I have felt alone when I was cuddled with girlfriends...
 
:( I have a great many things on this list...and I see others with it and it seems better than mine...and still I feel alone...
 
I have always felt alone because well, I have never really had anybody even come close to, only my parents which they rebuke me all the time so..yeah..sometimes you can feel very empty.
 
This is another thing like True Love. True Connection is an emotional power that can only exist if the conditions are met.
Commitment. Faith. Acceptance. Forgiveness. Required for Love.
And Love is required for Connection.

How many people can do it really?
 
Wow.

I feel like you've described my situation perfectly. A little creepy actually.

I don't quite know why I feel this way. I guess I've always felt out of place...the odd one out. The middle child with the insecurity issues. The self-doubting middle child born to two unbelievably confident parents, the misunderstood sibling of 5 overwhelmingly bright souls that seem to command attention and praise.

So yes, I do often feel alone...
 
it wouldn't bother me all that much, it might even be liberating. being completely uncared for would remind you how free you truly are.
 
I was gonna quote, but there's too many so I'll just say this to all the posters here and Soulseeker: you are ALL great people and hopefully by being on this forum and sharing you feel a little bit less alone, I know I do. Group hug and keep looking for the S/M!! :grouphug:
 
Soulseeker, and anyone that feels this way,

You deserve everything that you ever hope and dream about. That includes love and belonging. Don't you dare let on that you doubt, even for a second, that you will find that which you desire most. Because I desperately believe that you will. There's beauty and strength in all of you and if you open your hearts to opportunity, there is nothing you can't accomplish, nothing you can't gain.

Someday, someone or indeed, someones, will notice that amazing person you are. But before anyone does, I think its important that you all realize that same truth yourselves.

It breaks my heart to hear that there are so many of you that feel so lonely :( I wish I could make you see that you're anything but.
 
Yep. A few times. But you are not alone.
 
you think you are alone but you are not
you feel that you are unloved but you ARE loved
you see smiles everywhere but you don't see that they are smiling at you

Me too, I have felt so alone even when I was surrounded with people who love me. I couldn't see that they where there for me even if they were standing right in front of me. There where so many people around me that loved me, but it felt as it was never enough.

I believe this feeling of being alone even when you are huged by your friends, comes from a lag of self-love or self-confidence.
I have times that my inner self is very insecure and that I feel like I'm not good enough, I'm not lovable and that nobody likes me. I felt like there was a very deep well inside of me, and even all the love in the world is not enough to fill that well.

so my answer to this problem is, love yourself! There is nothing about yourself that you should change or doubt. There is no one in this world who can tell you what to do or who to be.
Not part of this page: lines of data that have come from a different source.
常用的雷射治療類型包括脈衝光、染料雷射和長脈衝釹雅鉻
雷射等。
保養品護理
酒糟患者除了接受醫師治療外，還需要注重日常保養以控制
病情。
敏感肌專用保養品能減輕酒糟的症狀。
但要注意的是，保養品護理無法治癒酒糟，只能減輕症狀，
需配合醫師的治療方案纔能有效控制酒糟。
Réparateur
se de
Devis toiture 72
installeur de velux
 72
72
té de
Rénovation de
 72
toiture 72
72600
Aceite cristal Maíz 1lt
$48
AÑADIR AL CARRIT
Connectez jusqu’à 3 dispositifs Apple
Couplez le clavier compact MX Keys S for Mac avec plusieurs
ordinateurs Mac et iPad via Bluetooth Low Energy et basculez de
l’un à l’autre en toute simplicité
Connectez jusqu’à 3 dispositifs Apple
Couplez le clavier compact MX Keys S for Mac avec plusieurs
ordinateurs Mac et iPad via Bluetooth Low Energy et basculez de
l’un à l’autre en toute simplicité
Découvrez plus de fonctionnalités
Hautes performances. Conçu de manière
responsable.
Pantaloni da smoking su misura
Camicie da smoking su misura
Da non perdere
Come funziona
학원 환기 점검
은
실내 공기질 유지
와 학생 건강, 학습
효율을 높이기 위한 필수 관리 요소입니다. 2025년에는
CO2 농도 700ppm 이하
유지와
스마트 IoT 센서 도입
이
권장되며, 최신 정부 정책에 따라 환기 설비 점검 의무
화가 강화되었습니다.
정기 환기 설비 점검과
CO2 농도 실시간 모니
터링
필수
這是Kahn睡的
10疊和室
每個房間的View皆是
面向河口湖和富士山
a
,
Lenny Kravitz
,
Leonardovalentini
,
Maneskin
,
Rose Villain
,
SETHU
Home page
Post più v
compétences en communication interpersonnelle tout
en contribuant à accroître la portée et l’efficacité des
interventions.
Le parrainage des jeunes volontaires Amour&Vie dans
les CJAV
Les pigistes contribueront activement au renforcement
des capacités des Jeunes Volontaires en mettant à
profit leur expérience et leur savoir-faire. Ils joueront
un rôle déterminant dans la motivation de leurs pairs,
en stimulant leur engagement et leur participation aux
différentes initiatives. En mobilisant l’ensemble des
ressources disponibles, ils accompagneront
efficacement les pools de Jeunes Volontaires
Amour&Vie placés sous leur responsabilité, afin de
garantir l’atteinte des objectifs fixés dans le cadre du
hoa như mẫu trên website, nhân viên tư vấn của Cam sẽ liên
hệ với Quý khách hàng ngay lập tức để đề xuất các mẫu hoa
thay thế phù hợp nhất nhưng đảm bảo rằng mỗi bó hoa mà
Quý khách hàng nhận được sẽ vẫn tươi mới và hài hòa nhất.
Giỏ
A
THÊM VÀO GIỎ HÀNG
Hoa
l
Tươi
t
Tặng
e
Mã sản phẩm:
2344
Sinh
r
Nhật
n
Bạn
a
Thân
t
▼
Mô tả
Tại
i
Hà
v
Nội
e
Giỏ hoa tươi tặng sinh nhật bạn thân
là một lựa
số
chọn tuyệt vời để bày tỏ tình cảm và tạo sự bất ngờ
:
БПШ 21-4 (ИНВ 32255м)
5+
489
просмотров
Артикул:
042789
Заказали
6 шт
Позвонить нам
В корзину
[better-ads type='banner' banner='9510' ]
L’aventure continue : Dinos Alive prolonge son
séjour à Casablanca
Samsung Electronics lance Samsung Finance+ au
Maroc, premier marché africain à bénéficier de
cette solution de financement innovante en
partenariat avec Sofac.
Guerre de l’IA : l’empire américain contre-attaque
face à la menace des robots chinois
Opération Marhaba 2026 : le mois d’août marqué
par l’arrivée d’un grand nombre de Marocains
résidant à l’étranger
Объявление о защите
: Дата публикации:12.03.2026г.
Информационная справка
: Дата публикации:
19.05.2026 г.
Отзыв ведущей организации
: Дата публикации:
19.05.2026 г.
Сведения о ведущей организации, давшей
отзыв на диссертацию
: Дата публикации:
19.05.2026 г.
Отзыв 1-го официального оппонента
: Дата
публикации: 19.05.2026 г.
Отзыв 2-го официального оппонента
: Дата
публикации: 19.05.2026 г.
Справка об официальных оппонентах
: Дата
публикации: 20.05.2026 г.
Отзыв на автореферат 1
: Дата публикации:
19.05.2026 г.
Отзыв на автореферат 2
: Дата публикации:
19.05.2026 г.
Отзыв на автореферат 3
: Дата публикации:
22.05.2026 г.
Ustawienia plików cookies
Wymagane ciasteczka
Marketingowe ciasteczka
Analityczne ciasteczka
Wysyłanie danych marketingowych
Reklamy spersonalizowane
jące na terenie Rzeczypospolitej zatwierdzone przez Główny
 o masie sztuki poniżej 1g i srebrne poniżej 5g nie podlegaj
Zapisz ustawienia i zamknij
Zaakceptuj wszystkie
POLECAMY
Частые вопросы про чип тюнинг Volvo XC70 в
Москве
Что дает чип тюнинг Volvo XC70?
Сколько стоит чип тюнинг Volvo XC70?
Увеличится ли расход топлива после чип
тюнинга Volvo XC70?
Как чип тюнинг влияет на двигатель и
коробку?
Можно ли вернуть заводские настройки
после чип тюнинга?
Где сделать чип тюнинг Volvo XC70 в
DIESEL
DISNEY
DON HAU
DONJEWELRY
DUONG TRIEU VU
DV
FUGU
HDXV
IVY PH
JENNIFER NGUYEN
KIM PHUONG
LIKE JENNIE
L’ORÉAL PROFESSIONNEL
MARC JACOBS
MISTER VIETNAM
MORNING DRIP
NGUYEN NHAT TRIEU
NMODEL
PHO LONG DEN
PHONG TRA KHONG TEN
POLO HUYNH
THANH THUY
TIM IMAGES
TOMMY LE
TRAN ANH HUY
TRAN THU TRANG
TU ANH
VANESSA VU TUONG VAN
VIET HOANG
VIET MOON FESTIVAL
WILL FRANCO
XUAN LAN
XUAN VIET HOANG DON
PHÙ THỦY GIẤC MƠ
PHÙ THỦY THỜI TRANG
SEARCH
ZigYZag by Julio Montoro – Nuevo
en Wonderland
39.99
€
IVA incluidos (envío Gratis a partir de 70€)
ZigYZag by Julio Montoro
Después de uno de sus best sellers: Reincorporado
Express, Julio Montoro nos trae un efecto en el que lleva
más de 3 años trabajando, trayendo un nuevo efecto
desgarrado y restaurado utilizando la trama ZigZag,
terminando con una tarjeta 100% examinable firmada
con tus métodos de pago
Only you can say that, only you knows what is right for you, knows your path. And don't try to fill your well with love, acceptance and approval from the world outside of you, because that will never be enough. Only you can fill that well. And when you do so, when you love and accept yourself, than you're able of perceive and acknowledge the love of others.
 
well we still have these forums, don't we? I'd be lost long ago without this! :m023:
 
I read a very, very old quote some time back, it reminds me of this poem. Not sure if it applies, so forgive me if it doesn't....

A friend (a fairly famous guy) was writing to another friend discussing various talents and gifts in life and after this entire discussion he said, "Now you may be sad because you might say to yourself, 'I don't have any of these things'....but I will tell you a great secret. If you seek to walk in love, you will have everything."

Now this was a bombshell, at least for me. It inverted all my logic and turned my thoughts, not to the parts, but to the whole that gives to the parts any real meaning.

No matter what our personality type, maybe we can all try to take tiny steps to be loving right where we are. Maybe that is what can enkindle our truest humanity, and the rest may come to matter not quite so much.

Just a theory...
 
Some of the elements of the opening post are irrelevant to whether someone would be deemed "alone" or not.

For example:

you see success and accomplishments

It is actually quite possible to achieve success and accomplishments while still being in a state of "aloneness".


Why am I bringing this point up? Well, the opening post is conveying the state of "aloneness" to be worse than it necessarily is. One can experience a few of the elements while still being "alone", and the final lines stating that one is alone if all the above are not experienced, is implying, to some degree, that they are all requirements to be alone (i.e: "if you are alone, you are all the above"), which I am stating is not necessarily the case.
 
I've gotten to the point that I realize that I AM always alone. I walk beside others, I interact, etc, but even in my most intimate situations, it's me alone. I think this is just the way it is. I think we are all alone, and need to accept that. We can only truly depend on ourselves, we can only truly be responsible for ourselves, and our feelings. It's not a bad thing, it's just something that 'is.'
 
I read a very, very old quote some time back, it reminds me of this poem. Not sure if it applies, so forgive me if it doesn't....

A friend (a fairly famous guy) was writing to another friend discussing various talents and gifts in life and after this entire discussion he said, "Now you may be sad because you might say to yourself, 'I don't have any of these things'....but I will tell you a great secret. If you seek to walk in love, you will have everything."

Now this was a bombshell, at least for me. It inverted all my logic and turned my thoughts, not to the parts, but to the whole that gives to the parts any real meaning.

No matter what our personality type, maybe we can all try to take tiny steps to be loving right where we are. Maybe that is what can enkindle our truest humanity, and the rest may come to matter not quite so much.

Just a theory...
:)
 
like for example you have a friend/relative or someone you care for. then when that person has problems you would help them and all

then you observe people around you, everyone around you, you see people caring and loving other people

then you see friends helping each other

you see kids with their parents

you see families that are happy and complete

you see people contented with their lives

you see smiles all around

you see success and accomplishments

you see friends forgiving friends

you see people understood by others

you see happiness

then.. you see yourself

I tried to see and felt like you described. Now the result is different to me, i am watching myself there. :p

My heart, you have these all things, because i can see and can believe in it! :D
 
The 'aloneness' is an awful illusion. You are not. Everone who responded and wrote on this thread I could identify with your response. I have felt alone in my life, desperately so. Now that I am healing I dont feel like that anymore. There is a lack of intimacy in the world that creates this sense. But we are not and that is evident from this forum.

I wonder if it is a INFJ thing?
 
The 'aloneness' is an awful illusion. You are not. Everone who responded and wrote on this thread I could identify with your response. I have felt alone in my life, desperately so. Now that I am healing I dont feel like that anymore. There is a lack of intimacy in the world that creates this sense. But we are not and that is evident from this forum.

I wonder if it is a INFJ thing?

Sookie, you know very well one thing. You can feel whatever you want.